What is expected -> All that is wanted is the span of lines from the one with "Пользователем." to the last line of the data, copied exactly.

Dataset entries

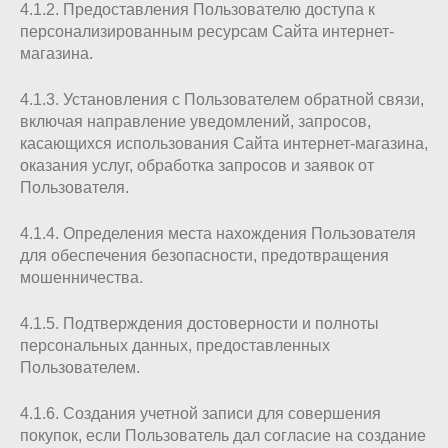
4.1.2. Предоставления Пользователю доступа к
персонализированным ресурсам Сайта интернет-
магазина.
4.1.3. Установления с Пользователем обратной связи,
включая направление уведомлений, запросов,
касающихся использования Сайта интернет-магазина,
оказания услуг, обработка запросов и заявок от
Пользователя.
4.1.4. Определения места нахождения Пользователя
для обеспечения безопасности, предотвращения
мошенничества.
4.1.5. Подтверждения достоверности и полноты
персональных данных, предоставленных
Пользователем.
4.1.6. Создания учетной записи для совершения
покупок, если Пользователь дал согласие на создание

Response area ->
Пользователем.
4.1.6. Создания учетной записи для совершения
покупок, если Пользователь дал согласие на создание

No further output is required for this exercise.